23wqjuxBeauty is in the eye of the beholder as they say. It is also said that beauty is only skin deep; if that is the case, ugly probably goes right down to the bone. The same is true of artwork, whether it be an old master, a modernist painting or a car crash of a Jackson Pollock.

What does the brochure ‘say’ to each viewer?

Each painting says something to the viewer, and each viewer will have their own take on each painting. The same is true of flyer and brochure design, although you do not have the licence to appeal to a small minority as do artists and their creations. A flyer has to be appealing on the eye yet at the same time deliver a powerful sales message to as wide an audience as possible.


Companies such as eazyprint (www.eazy-print.com) and similar offer their clients a well tried and tested method of in-house graphic design aimed at maximising the effectiveness of the sales pitch.

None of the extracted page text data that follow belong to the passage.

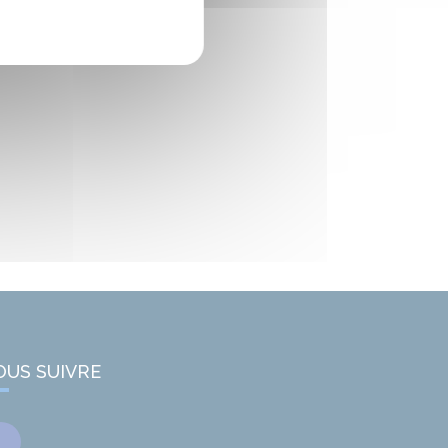
OUS SUIVRE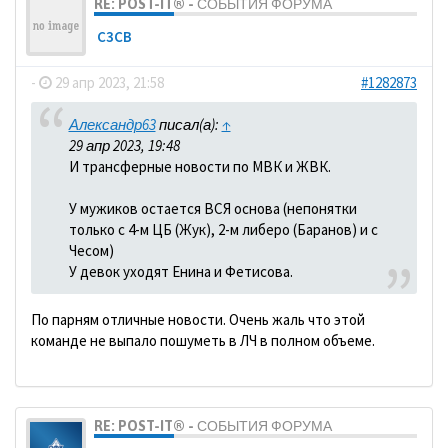
RE: POST-IT® - СОБЫТИЯ ФОРУМА
C3CB
-
29 апр 2023, 21:58
#1282873
Александр63
писал(а):
↑
29 апр 2023, 19:48
И трансферные новости по МВК и ЖВК.
У мужиков остается ВСЯ основа (непонятки
только с 4-м ЦБ (Жук), 2-м либеро (Баранов) и с
Чесом)
У девок уходят Енина и Фетисова.
По парням отличные новости. Очень жаль что этой
команде не выпало пошуметь в ЛЧ в полном объеме.
RE: POST-IT® - СОБЫТИЯ ФОРУМА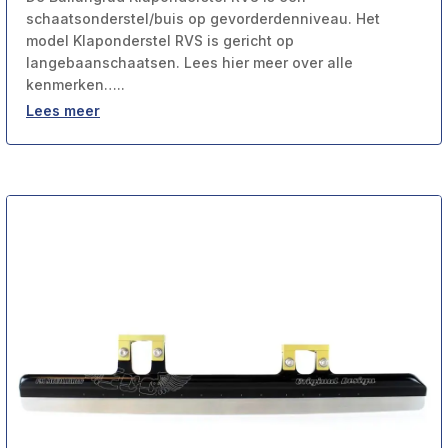
schaatsonderstel/buis op gevorderdenniveau. Het
model Klaponderstel RVS is gericht op
langebaanschaatsen. Lees hier meer over alle
kenmerken…..
Lees meer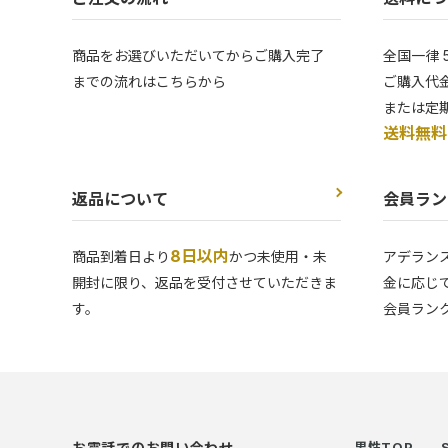
商品をお選びいただいてからご購入完了
全国一律 
までの流れはこちらから
ご購入代金
または定
送料無料
返品について
会員ラン
8日以内
商品到着日より
かつ未使用・未
アデラン
開封に限り、返品を受付させていただきま
金に応じ
す。
会員ラン
お電話でのお問い合わせ
男性TOP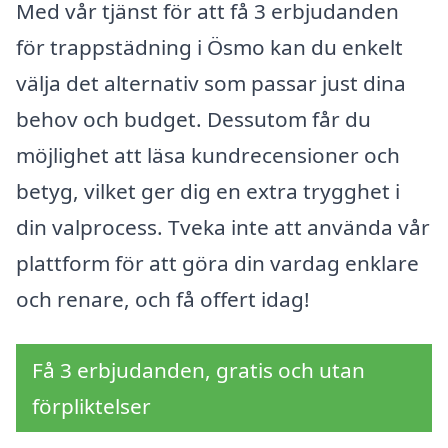
Med vår tjänst för att få 3 erbjudanden
för trappstädning i Ösmo kan du enkelt
välja det alternativ som passar just dina
behov och budget. Dessutom får du
möjlighet att läsa kundrecensioner och
betyg, vilket ger dig en extra trygghet i
din valprocess. Tveka inte att använda vår
plattform för att göra din vardag enklare
och renare, och få offert idag!
Få 3 erbjudanden, gratis och utan
förpliktelser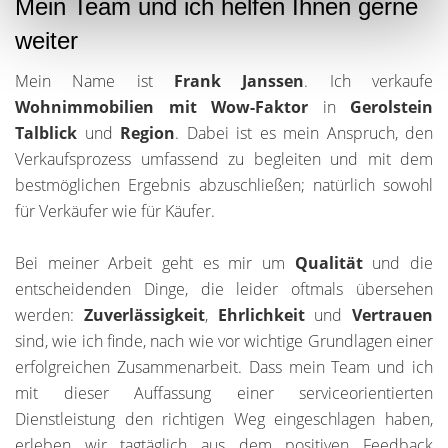
Mein Team und ich helfen Ihnen gerne
weiter
Mein Name ist
Frank Janssen
. Ich verkaufe
Wohnimmobilien mit Wow-Faktor
in
Gerolstein
Talblick
und
Region
. Dabei ist es mein Anspruch, den
Verkaufsprozess umfassend zu begleiten und mit dem
bestmöglichen Ergebnis abzuschließen; natürlich sowohl
für Verkäufer wie für Käufer.
Bei meiner Arbeit geht es mir um
Qualität
und die
entscheidenden Dinge, die leider oftmals übersehen
werden:
Zuverlässigkeit
,
Ehrlichkeit
und
Vertrauen
sind, wie ich finde, nach wie vor wichtige Grundlagen einer
erfolgreichen Zusammenarbeit. Dass mein Team und ich
mit dieser Auffassung einer serviceorientierten
Dienstleistung den richtigen Weg eingeschlagen haben,
erleben wir tagtäglich aus dem positiven Feedback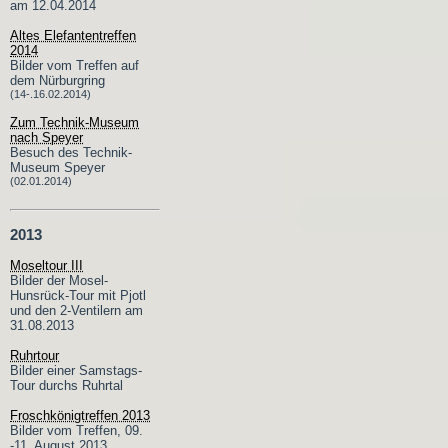
am 12.04.2014
Altes Elefantentreffen
2014
Bilder vom Treffen auf
dem Nürburgring
(14-.16.02.2014)
Zum Technik-Museum
nach Speyer
Besuch des Technik-
Museum Speyer
(02.01.2014)
2013
Moseltour III
Bilder der Mosel-
Hunsrück-Tour mit Pjotl
und den 2-Ventilern am
31.08.2013
Ruhrtour
Bilder einer Samstags-
Tour durchs Ruhrtal
Froschkönigtreffen 2013
Bilder vom Treffen, 09.
-11. August 2013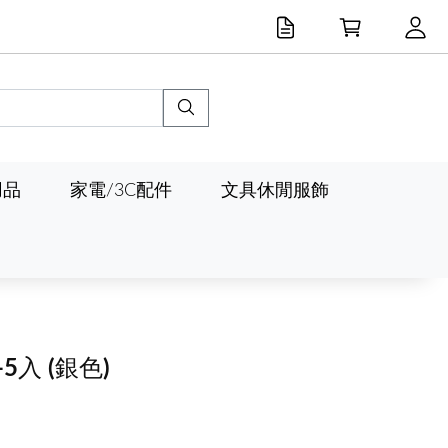
用品
家電/3C配件
文具休閒服飾
-5入
(銀色)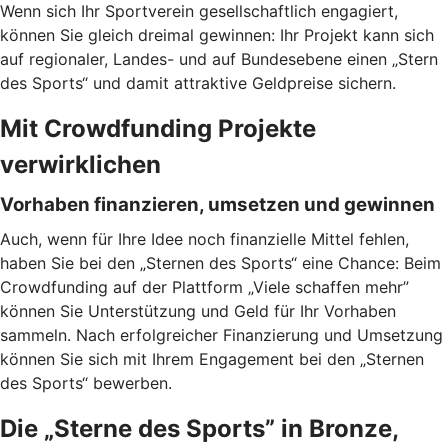
Wenn sich Ihr Sportverein gesellschaftlich engagiert,
können Sie gleich dreimal gewinnen: Ihr Projekt kann sich
auf regionaler, Landes- und auf Bundesebene einen „Stern
des Sports“ und damit attraktive Geldpreise sichern.
Mit Crowdfunding Projekte
verwirklichen
Vorhaben finanzieren, umsetzen und gewinnen
Auch, wenn für Ihre Idee noch finanzielle Mittel fehlen,
haben Sie bei den „Sternen des Sports“ eine Chance: Beim
Crowdfunding auf der Plattform „Viele schaffen mehr”
können Sie Unterstützung und Geld für Ihr Vorhaben
sammeln. Nach erfolgreicher Finanzierung und Umsetzung
können Sie sich mit Ihrem Engagement bei den „Sternen
des Sports“ bewerben.
Die „Sterne des Sports” in Bronze,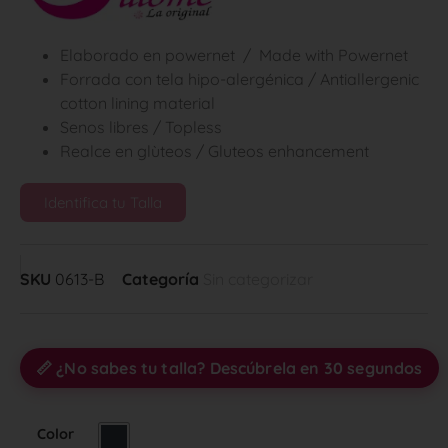
Elaborado en powernet / Made with Powernet
Forrada con tela hipo-alergénica / Antiallergenic
cotton lining material
Senos libres / Topless
Realce en glùteos / Gluteos enhancement
Identifica tu Talla
SKU
0613-B
Categoría
Sin categorizar
📏 ¿No sabes tu talla? Descúbrela en 30 segundos
Color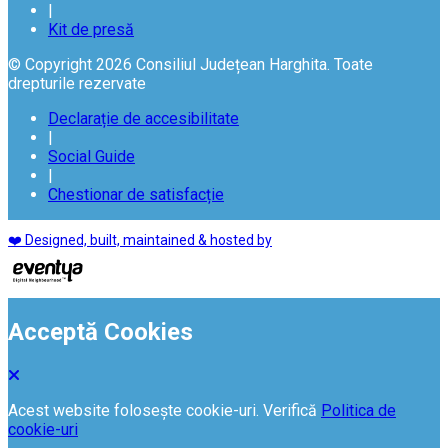
|
Kit de presă
© Copyright 2026 Consiliul Județean Harghita. Toate
drepturile rezervate
Declarație de accesibilitate
|
Social Guide
|
Chestionar de satisfacție
❤️ Designed, built, maintained & hosted by
Acceptă Cookies
Acest website folosește cookie-uri. Verifică
Politica de
cookie-uri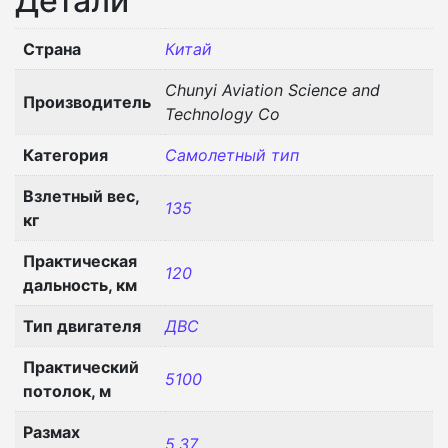
Детали
Страна
Китай
Chunyi Aviation Science and
Производитель
Technology Co
Категория
Самолетный тип
Взлетный вес,
135
кг
Практическая
120
дальность, км
Тип двигателя
ДВС
Практический
5100
потолок, м
Размах
5.37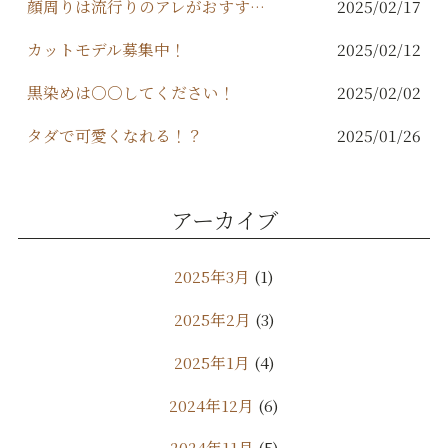
顔周りは流行りのアレがおすすめ！
2025/02/17
カットモデル募集中！
2025/02/12
黒染めは○○してください！
2025/02/02
タダで可愛くなれる！？
2025/01/26
アーカイブ
2025年3月
(1)
2025年2月
(3)
2025年1月
(4)
2024年12月
(6)
2024年11月
(5)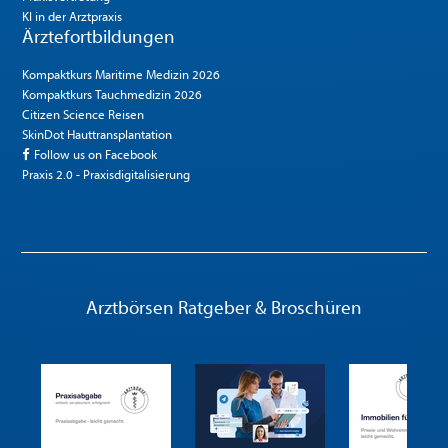
KI in der Arztpraxis
Ärztefortbildungen
Kompaktkurs Maritime Medizin 2026
Kompaktkurs Tauchmedizin 2026
Citizen Science Reisen
SkinDot Hauttransplantation
Follow us on Facebook
Praxis 2.0 - Praxisdigitalisierung
Arztbörsen Ratgeber & Broschüren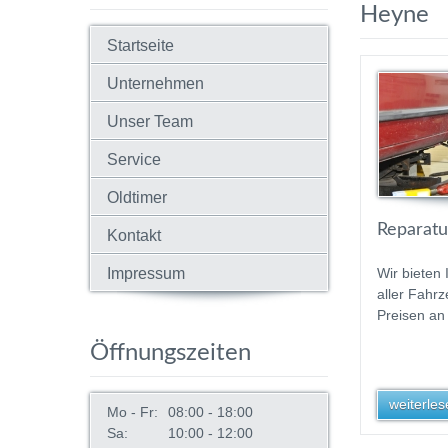
Heyne
Startseite
Unternehmen
Unser Team
Service
Oldtimer
Reparatur
Kontakt
Impressum
Wir bieten
aller Fahrz
Preisen an 
Öffnungszeiten
weiterlese
Mo - Fr:
08:00 - 18:00
Sa:
10:00 - 12:00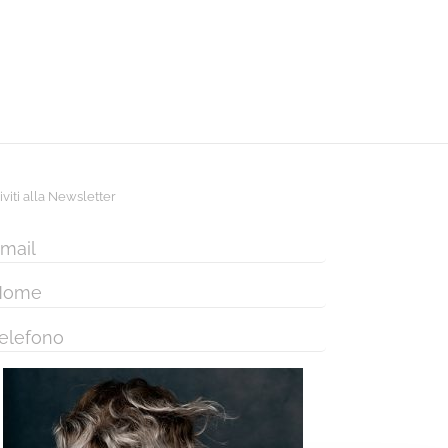
riviti alla Newsletter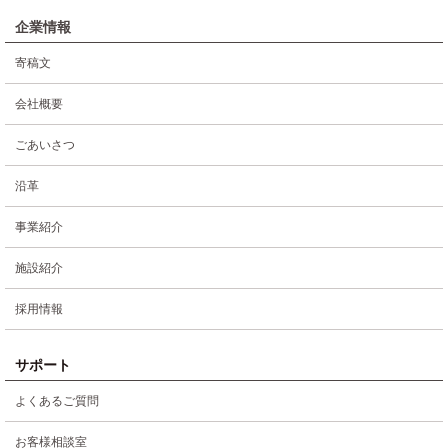
企業情報
寄稿文
会社概要
ごあいさつ
沿革
事業紹介
施設紹介
採用情報
サポート
よくあるご質問
お客様相談室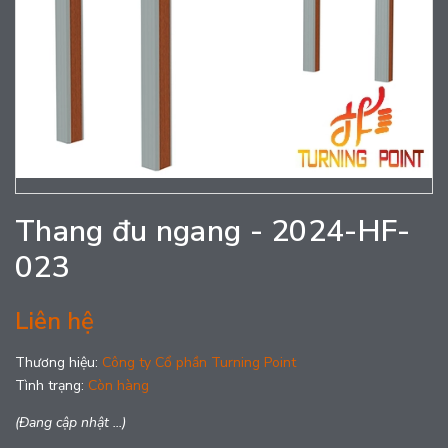
Thang đu ngang - 2024-HF-
023
Liên hệ
Thương hiệu:
Công ty Cổ phần Turning Point
Tình trạng:
Còn hàng
(Đang cập nhật ...)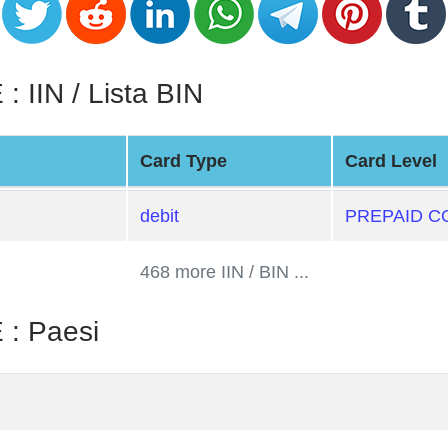
IN / Lista BIN
Card Type
Card Level
debit
PREPAID C
468 more IIN / BIN ...
: Paesi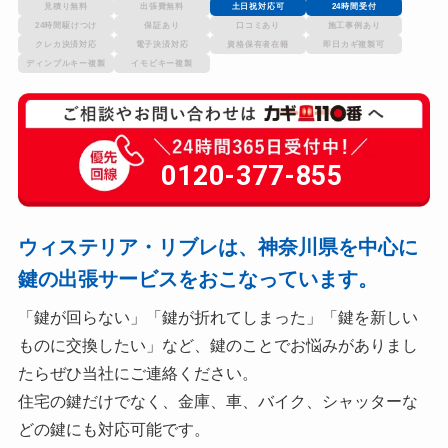
見積り無料
出張費無料
土日祝対応可
24時間受付
24時間駆けつけ
保証あり
口コミあり
施工事例あり
クレカ決済対応
電子決済対応
資格保有者在籍
即日カギ複製可
ディンプルキー複製
イモビキー複製
0120-377-855
ウィステリア・リブレは、神奈川県を中心に
鍵の出張サービスをおこなっています。
「鍵が回らない」「鍵が折れてしまった」「鍵を新しい
ものに交換したい」など、鍵のことでお悩みがありまし
たらぜひ当社にご連絡ください。
住宅の鍵だけでなく、金庫、車、バイク、シャッターな
どの鍵にも対応可能です。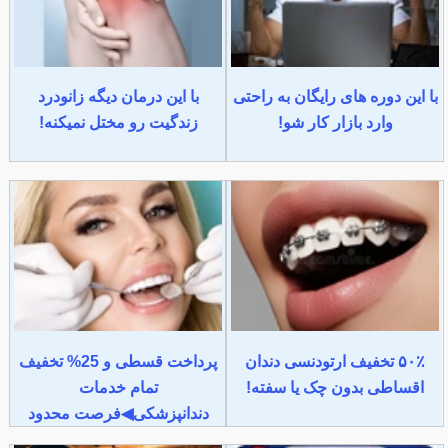
با این دوره های رایگان به راحتی
با این درمان دیگه زانودرد
وارد بازار کار شو!
زندگیت رو مختل نمیکنه!
۵۰٪ تخفیف ارتودنسی دندان
پرداخت قسطی و 25% تخفیف
اقساطی بدون چک یا سفته!
تمام خدمات
دندانپزشکی◀فرصت محدود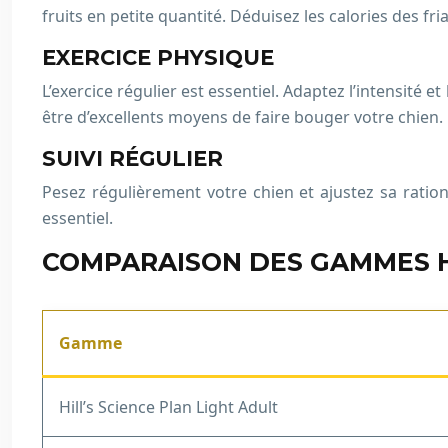
fruits en petite quantité. Déduisez les calories des fr
EXERCICE PHYSIQUE
L’exercice régulier est essentiel. Adaptez l’intensité 
être d’excellents moyens de faire bouger votre chien.
SUIVI RÉGULIER
Pesez régulièrement votre chien et ajustez sa ration.
essentiel.
COMPARAISON DES GAMMES HI
Gamme
Hill’s Science Plan Light Adult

A brochure campaign should be aimed at maximising the ratio of converting readers into customers. This is achieved by providing them with the relevant information they are seeking.

In order to do this the brochure or flyer should make use of short sharp messages rather than long winded sentences. Typically the reader will be looking for reasons why they should spend their money at your business, how much they can save and what the features and benefits to them are.

Is it attractive or does it need to be hidden from view?

A brochure or flyer has to be visually attractive. The mix of colours should be complementary and not clash. Make sure the colour scheme is in line with your brand. This is a mistake which many companies make, not matching brochure colours with brand colours. It can be and often is confusing for the reader, especially if they are not familiar with the brand.

An easy on the eye fusion of text and images works well, but that is best left to a graphic designer. Your sales team may know what they want to convey to the established and potential customers, but would they know how to put it together in a graphics package which the reader will see?

For an amateur designer creating a brochure can be a real stumbling block to success. Best leave the designing to a professional; this way you’ll be assured of getting the right mix and the most professional looking brochure possible.